知事表明で着工容認へ──「これからが本番」と県
静岡県の鈴木康友知事は7月7日、県議会の全員協議会で、JR東海が計画するリニア中央新幹線の静岡工区について、着工を容認する方針を正式に表明した。県は7月18日にJR東海と、着工許可に相当する「県自然環境保全条例」に基づく協定を締結する予定としている。知事は説明会や専門部会の審議状況を踏まえ、協定の締結可否を総合的に判断したと述べた。
静岡工区は南アルプストンネルの一部にあたり、トンネル総延長約25キロのうち県内部分は8.9キロに及ぶ。隣接する長野工区では地表からトンネルまでの深さが最大で1400メートルに達するとされ、工事は「最難関」の一つと位置づけられている。2017年当時、川勝平太前知事は水資源への懸念から着工を認めない判断を示し、工期・開業時期は大幅に遅延していた。
経緯と県側の判断材料
鈴木知事は、着工容認の判断に当たり「県民への説明状況」と「工事に必要な法令上の手続状況」の両面を重視したと説明した。具体的には、今年3月に県の有識者専門部会がJR東海の示した対策案を全て了承したこと、その後6月下旬までに流域住民への説明会が実施されたことを判断材料に挙げた。
説明会は5月26日から6月22日にかけて計22回開催され、JR東海の報告では延べ1,137人が参加した。県職員も同席する形での説明が繰り返され、参加者からは対策や説明の充実を評価する声があったことが知事発言で紹介された。一方で、水資源への不安や懸念を持つ住民が依然として存在することも知事は認め、県として徹底的に対応すると強調した。

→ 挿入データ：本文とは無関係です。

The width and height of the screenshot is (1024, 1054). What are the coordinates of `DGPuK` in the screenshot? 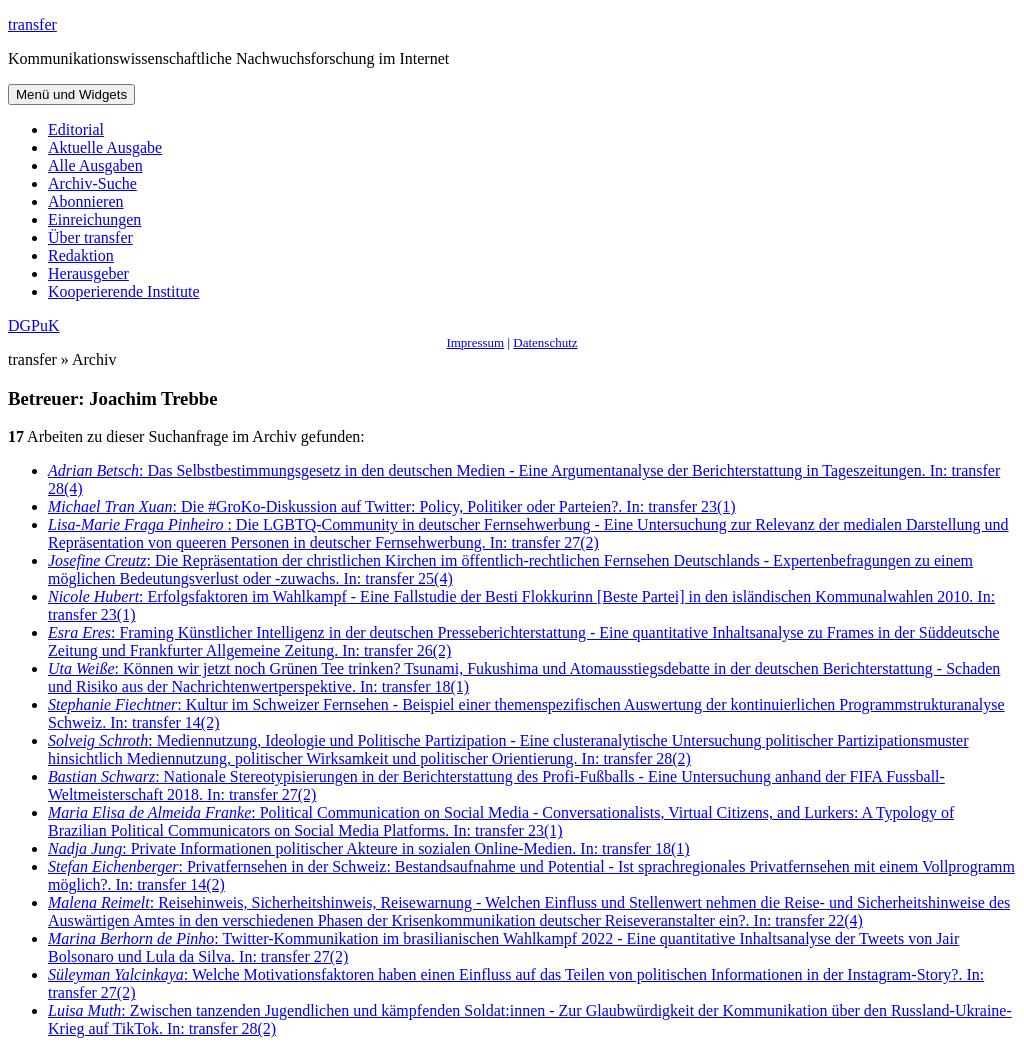 It's located at (34, 325).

「県民や流域自治体、関係団体の理解は着実に進み、協定を締結できる段階にきたと判断した。水資源への影響などについて、依然として不安や懸念を抱えている方がいる。県として徹底的に応えていく」
住民や流域への影響と今後の対応
静岡工区の着工容認は、地域住民や利水団体にとって生活用水や農業用水の安定供給に関わる重要事項だ。県は協定締結によってJR東海に対し自然環境保全措置の履行を求める枠組みを明確にするが、住民が懸念する事柄に対する実効性のある監視・検証体制と、万一の影響が表面化した際の補償や代替措置がどのように運用されるかが焦点となる。
県が示した今後の対応としては以下が想定される:
- 7月18日の協定締結後、協定に基づく詳細な環境保全措置と監視体制の公開
- 利水団体や流域自治体との継続的な協議・情報共有
- 工事中および工事後の影響を評価するための第三者評価や定期報告の実施
協定締結後、JR東海は手続きが整い次第工事に着手する意向を示している。県議会での説明では、住民説明や専門部会の了承を踏まえた判断であることが繰り返し示されたが、地元の理解が完全に得られているとは言えない状況が続いている。
過去の対立と今回の変化
静岡工区を巡る対立は長期化してきた。2017年に当時の川勝前知事が着工認可を否定して以降、JR東海は計画の先行き不透明化を余儀なくされ、開業予定時期の見直しを迫られてきた。今回の鈴木知事の表明は、県の立場を転換させるものであり、国やJR東海、流域自治体を含む関係者間の調整が一段と進む契機となる。
| 項目 | 内容 |
|---|---|
| 静岡工区の県内延長 | 8.9km |
| 南アルプストンネル総延長 | 約25km(参考) |
| 専門部会の対応 | 2026年3月にJR案を了承 |
| 説明会開催期間 | 5月26日〜6月22日(22回) |
| 説明会参加者数(延べ) | 1,137人 |
地域の視点――住民にとって何が変わるか
着工容認は、地元経済や雇用面での期待を持つ層と、水利や環境保全を優先する層の間で評価が分かれる。工事着手に伴い、以下のような具体的な影響が想定される。
- 建設段階での雇用創出や関連産業の受注増加(長期的な地域経済の変動要因)
- トンネル工事に伴う地下水の影響や河川流量の変化に対する監視・補償の必要性
- 地域説明会や協定に基づくモニタリング結果に対する住民のアクセスと検証機能の重要性
県は、着工を容認した段階でも「これからが本番」であると述べ、住民の懸念に応えていく姿勢を示している。協定で定める保全措置がどこまで実効性を持つか、県とJR東海、国、流域関係者がどのように連携して実行に移すかが、今後の焦点となる。
今回の判断は、静岡県の水源や自然環境を巡る長年の議論に一つの区切りをつけるものであり、地域社会に与える影響は大きい。7月18日の協定締結を経て、具体的な監視体制や補償の枠組みがどのように明示されるかを注視する必要がある。